*EXERCISE AIM*
Each entry below must be written out exactly, with pictures left out.

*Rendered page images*
Content starts

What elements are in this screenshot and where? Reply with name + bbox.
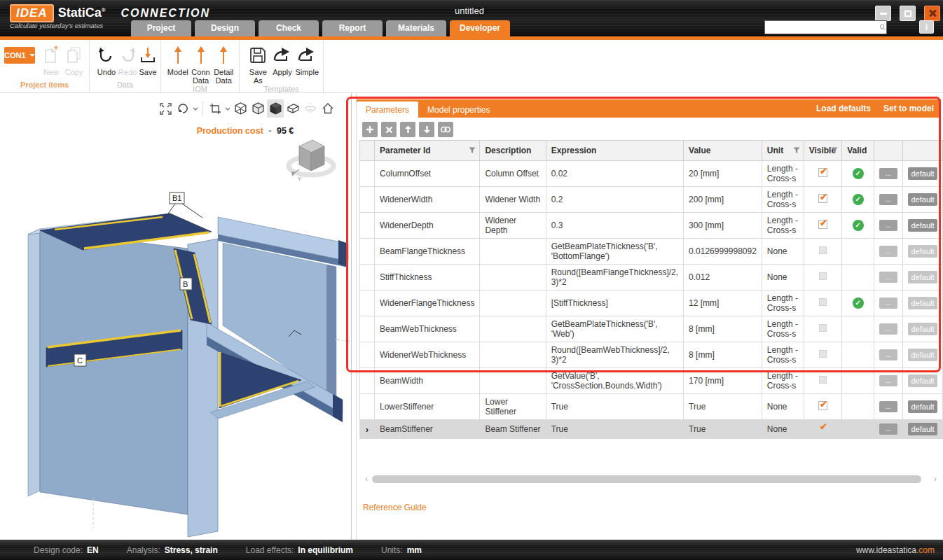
unit-cell[interactable]: None (762, 420, 804, 439)
visible-checkbox[interactable] (819, 324, 827, 332)
visible-cell[interactable] (804, 420, 842, 439)
unit-cell[interactable]: None (762, 394, 804, 420)
description-cell[interactable] (480, 342, 546, 368)
link-parameter-button[interactable] (438, 122, 453, 137)
row-chevron-cell[interactable] (360, 187, 375, 213)
expression-cell[interactable]: 0.02 (546, 161, 683, 187)
expression-cell[interactable]: True (546, 420, 683, 439)
reference-guide-link[interactable]: Reference Guide (363, 503, 427, 512)
new-item-button[interactable]: New (41, 44, 62, 76)
search-box[interactable] (764, 20, 887, 34)
redo-button[interactable]: Redo (118, 44, 137, 76)
iom-conn-data-button[interactable]: Conn Data (191, 44, 212, 85)
description-cell[interactable] (480, 368, 546, 394)
expression-cell[interactable]: Round([BeamFlangeThickness]/2, 3)*2 (546, 265, 683, 290)
parameter-row[interactable]: WidenerFlangeThickness[StiffThickness]12… (360, 290, 943, 316)
navigation-cube[interactable]: Y (284, 133, 338, 183)
row-more-button[interactable]: ... (879, 401, 897, 412)
column-header[interactable]: Valid (842, 141, 874, 161)
row-default-button[interactable]: default (908, 323, 937, 335)
expression-cell[interactable]: 0.2 (546, 187, 683, 213)
visible-cell[interactable] (804, 239, 842, 265)
column-header[interactable]: Value (684, 141, 762, 161)
solid-view-button[interactable] (267, 99, 284, 118)
parameter-id-cell[interactable]: WidenerWebThickness (375, 342, 480, 368)
tab-materials[interactable]: Materials (386, 20, 446, 36)
parameter-row[interactable]: WidenerWidthWidener Width0.2200 [mm]Leng… (360, 187, 943, 213)
description-cell[interactable] (480, 316, 546, 342)
model-3d-view[interactable]: B1 B C (0, 177, 351, 540)
visible-cell[interactable] (804, 213, 842, 239)
parameter-id-cell[interactable]: BeamFlangeThickness (375, 239, 480, 265)
iom-detail-data-button[interactable]: Detail Data (212, 44, 235, 85)
expression-cell[interactable]: [StiffThickness] (546, 290, 683, 316)
column-web[interactable] (40, 230, 188, 514)
pane-divider[interactable] (351, 93, 352, 540)
row-more-button[interactable]: ... (879, 375, 897, 386)
tab-parameters[interactable]: Parameters (357, 102, 418, 118)
description-cell[interactable] (480, 290, 546, 316)
scroll-left-arrow[interactable]: ‹ (362, 474, 371, 484)
column-header[interactable] (360, 141, 375, 161)
parameter-row[interactable]: WidenerDepthWidener Depth0.3300 [mm]Leng… (360, 213, 943, 239)
filter-icon[interactable] (831, 147, 838, 154)
row-more-button[interactable]: ... (879, 424, 897, 435)
row-default-button[interactable]: default (908, 297, 937, 309)
visible-cell[interactable] (804, 316, 842, 342)
move-up-button[interactable] (400, 122, 415, 137)
parameter-row[interactable]: ›BeamStiffenerBeam StiffenerTrueTrueNone… (360, 420, 943, 439)
row-default-button[interactable]: default (908, 219, 937, 232)
unit-cell[interactable]: Length - Cross-s (762, 368, 804, 394)
visible-cell[interactable] (804, 161, 842, 187)
column-header[interactable]: Parameter Id (375, 141, 480, 161)
row-chevron-cell[interactable] (360, 394, 375, 420)
description-cell[interactable]: Column Offset (480, 161, 546, 187)
parameter-id-cell[interactable]: BeamWidth (375, 368, 480, 394)
row-more-button[interactable]: ... (879, 220, 897, 231)
expression-cell[interactable]: 0.3 (546, 213, 683, 239)
info-button[interactable]: i (919, 20, 934, 34)
unit-cell[interactable]: Length - Cross-s (762, 161, 804, 187)
undo-button[interactable]: Undo (97, 44, 116, 76)
visible-cell[interactable] (804, 290, 842, 316)
scrollbar-thumb[interactable] (372, 475, 921, 483)
expression-cell[interactable]: GetBeamPlateThickness('B', 'BottomFlange… (546, 239, 683, 265)
parameter-id-cell[interactable]: WidenerDepth (375, 213, 480, 239)
parameter-row[interactable]: BeamWidthGetValue('B', 'CrossSection.Bou… (360, 368, 943, 394)
close-button[interactable] (924, 6, 940, 21)
con1-dropdown[interactable]: CON1 (4, 47, 35, 64)
visible-cell[interactable] (804, 265, 842, 290)
row-chevron-cell[interactable] (360, 342, 375, 368)
visible-checkbox[interactable] (819, 350, 827, 358)
row-chevron-cell[interactable] (360, 213, 375, 239)
parameter-id-cell[interactable]: ColumnOffset (375, 161, 480, 187)
description-cell[interactable]: Lower Stiffener (480, 394, 546, 420)
parameter-id-cell[interactable]: WidenerWidth (375, 187, 480, 213)
rotate-view-button[interactable] (174, 99, 191, 118)
column-header[interactable] (902, 141, 942, 161)
parameter-row[interactable]: BeamFlangeThicknessGetBeamPlateThickness… (360, 239, 943, 265)
column-header[interactable] (874, 141, 902, 161)
unit-cell[interactable]: None (762, 265, 804, 290)
column-far-flange[interactable] (28, 229, 40, 496)
set-to-model-button[interactable]: Set to model (883, 104, 934, 113)
row-default-button[interactable]: default (908, 400, 937, 413)
parameter-row[interactable]: LowerStiffenerLower StiffenerTrueTrueNon… (360, 394, 943, 420)
clip-options-caret[interactable] (224, 99, 231, 118)
row-default-button[interactable]: default (908, 349, 937, 361)
visible-checkbox[interactable] (818, 424, 827, 433)
visible-checkbox[interactable] (819, 246, 827, 254)
parameter-row[interactable]: ColumnOffsetColumn Offset0.0220 [mm]Leng… (360, 161, 943, 187)
description-cell[interactable]: Widener Depth (480, 213, 546, 239)
scroll-right-arrow[interactable]: › (931, 474, 939, 484)
clip-view-button[interactable] (207, 99, 223, 118)
visible-cell[interactable] (804, 394, 842, 420)
parameter-id-cell[interactable]: LowerStiffener (375, 394, 480, 420)
scrollbar-track[interactable] (371, 475, 931, 484)
row-default-button[interactable]: default (908, 423, 937, 435)
tab-check[interactable]: Check (259, 20, 319, 36)
tab-project[interactable]: Project (131, 20, 191, 36)
unit-cell[interactable]: Length - Cross-s (762, 342, 804, 368)
visible-checkbox[interactable] (819, 376, 827, 384)
column-header[interactable]: Visible (804, 141, 842, 161)
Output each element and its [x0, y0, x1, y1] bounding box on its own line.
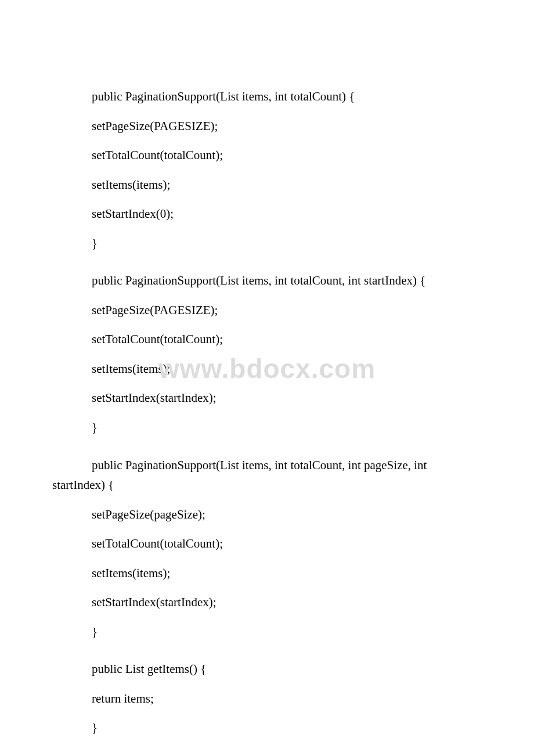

Content ends

*TASK RESPONSE*
What elements are in this screenshot and where? Reply with name + bbox.
unit-cell[interactable]: None (762, 420, 804, 439)
visible-checkbox[interactable] (819, 324, 827, 332)
visible-cell[interactable] (804, 420, 842, 439)
unit-cell[interactable]: None (762, 394, 804, 420)
description-cell[interactable] (480, 342, 546, 368)
link-parameter-button[interactable] (438, 122, 453, 137)
row-chevron-cell[interactable] (360, 187, 375, 213)
expression-cell[interactable]: 0.02 (546, 161, 683, 187)
expression-cell[interactable]: True (546, 420, 683, 439)
reference-guide-link[interactable]: Reference Guide (363, 503, 427, 512)
new-item-button[interactable]: New (41, 44, 62, 76)
search-box[interactable] (764, 20, 887, 34)
redo-button[interactable]: Redo (118, 44, 137, 76)
iom-conn-data-button[interactable]: Conn Data (191, 44, 212, 85)
description-cell[interactable] (480, 368, 546, 394)
expression-cell[interactable]: Round([BeamFlangeThickness]/2, 3)*2 (546, 265, 683, 290)
parameter-row[interactable]: WidenerFlangeThickness[StiffThickness]12… (360, 290, 943, 316)
navigation-cube[interactable]: Y (284, 133, 338, 183)
row-more-button[interactable]: ... (879, 401, 897, 412)
column-header[interactable]: Valid (842, 141, 874, 161)
row-default-button[interactable]: default (908, 323, 937, 335)
expression-cell[interactable]: 0.2 (546, 187, 683, 213)
visible-cell[interactable] (804, 239, 842, 265)
column-header[interactable]: Value (684, 141, 762, 161)
solid-view-button[interactable] (267, 99, 284, 118)
parameter-id-cell[interactable]: WidenerWebThickness (375, 342, 480, 368)
tab-materials[interactable]: Materials (386, 20, 446, 36)
parameter-row[interactable]: WidenerWidthWidener Width0.2200 [mm]Leng… (360, 187, 943, 213)
description-cell[interactable] (480, 316, 546, 342)
model-3d-view[interactable]: B1 B C (0, 177, 351, 540)
visible-cell[interactable] (804, 213, 842, 239)
parameter-id-cell[interactable]: BeamFlangeThickness (375, 239, 480, 265)
iom-detail-data-button[interactable]: Detail Data (212, 44, 235, 85)
expression-cell[interactable]: [StiffThickness] (546, 290, 683, 316)
column-web[interactable] (40, 230, 188, 514)
pane-divider[interactable] (351, 93, 352, 540)
row-more-button[interactable]: ... (879, 375, 897, 386)
tab-parameters[interactable]: Parameters (357, 102, 418, 118)
description-cell[interactable] (480, 290, 546, 316)
scroll-left-arrow[interactable]: ‹ (362, 474, 371, 484)
column-header[interactable] (360, 141, 375, 161)
parameter-row[interactable]: WidenerDepthWidener Depth0.3300 [mm]Leng… (360, 213, 943, 239)
filter-icon[interactable] (831, 147, 838, 154)
row-more-button[interactable]: ... (879, 424, 897, 435)
row-default-button[interactable]: default (908, 297, 937, 309)
visible-cell[interactable] (804, 316, 842, 342)
move-up-button[interactable] (400, 122, 415, 137)
parameter-row[interactable]: ›BeamStiffenerBeam StiffenerTrueTrueNone… (360, 420, 943, 439)
row-default-button[interactable]: default (908, 219, 937, 232)
unit-cell[interactable]: Length - Cross-s (762, 368, 804, 394)
visible-cell[interactable] (804, 161, 842, 187)
column-header[interactable]: Parameter Id (375, 141, 480, 161)
row-chevron-cell[interactable] (360, 394, 375, 420)
description-cell[interactable]: Column Offset (480, 161, 546, 187)
parameter-id-cell[interactable]: BeamWidth (375, 368, 480, 394)
row-more-button[interactable]: ... (879, 220, 897, 231)
expression-cell[interactable]: 0.3 (546, 213, 683, 239)
info-button[interactable]: i (919, 20, 934, 34)
unit-cell[interactable]: Length - Cross-s (762, 161, 804, 187)
undo-button[interactable]: Undo (97, 44, 116, 76)
visible-cell[interactable] (804, 290, 842, 316)
scrollbar-thumb[interactable] (372, 475, 921, 483)
expression-cell[interactable]: GetBeamPlateThickness('B', 'BottomFlange… (546, 239, 683, 265)
parameter-id-cell[interactable]: WidenerDepth (375, 213, 480, 239)
parameter-row[interactable]: BeamWidthGetValue('B', 'CrossSection.Bou… (360, 368, 943, 394)
close-button[interactable] (924, 6, 940, 21)
con1-dropdown[interactable]: CON1 (4, 47, 35, 64)
visible-cell[interactable] (804, 265, 842, 290)
row-chevron-cell[interactable] (360, 342, 375, 368)
visible-checkbox[interactable] (819, 350, 827, 358)
row-chevron-cell[interactable] (360, 213, 375, 239)
parameter-id-cell[interactable]: ColumnOffset (375, 161, 480, 187)
description-cell[interactable]: Lower Stiffener (480, 394, 546, 420)
parameter-id-cell[interactable]: WidenerWidth (375, 187, 480, 213)
rotate-view-button[interactable] (174, 99, 191, 118)
column-header[interactable] (902, 141, 942, 161)
parameter-row[interactable]: BeamFlangeThicknessGetBeamPlateThickness… (360, 239, 943, 265)
column-header[interactable] (874, 141, 902, 161)
unit-cell[interactable]: None (762, 265, 804, 290)
column-far-flange[interactable] (28, 229, 40, 496)
set-to-model-button[interactable]: Set to model (883, 104, 934, 113)
row-default-button[interactable]: default (908, 400, 937, 413)
parameter-row[interactable]: LowerStiffenerLower StiffenerTrueTrueNon… (360, 394, 943, 420)
clip-options-caret[interactable] (224, 99, 231, 118)
row-default-button[interactable]: default (908, 349, 937, 361)
visible-checkbox[interactable] (818, 424, 827, 433)
visible-checkbox[interactable] (819, 246, 827, 254)
parameter-row[interactable]: ColumnOffsetColumn Offset0.0220 [mm]Leng… (360, 161, 943, 187)
description-cell[interactable]: Widener Depth (480, 213, 546, 239)
scroll-right-arrow[interactable]: › (931, 474, 939, 484)
clip-view-button[interactable] (207, 99, 223, 118)
visible-cell[interactable] (804, 394, 842, 420)
parameter-id-cell[interactable]: LowerStiffener (375, 394, 480, 420)
scrollbar-track[interactable] (371, 475, 931, 484)
row-default-button[interactable]: default (908, 423, 937, 435)
tab-check[interactable]: Check (259, 20, 319, 36)
tab-project[interactable]: Project (131, 20, 191, 36)
unit-cell[interactable]: Length - Cross-s (762, 342, 804, 368)
visible-checkbox[interactable] (819, 376, 827, 384)
column-header[interactable]: Visible (804, 141, 842, 161)
Output each element and its [x0, y0, x1, y1] bounding box on its own line.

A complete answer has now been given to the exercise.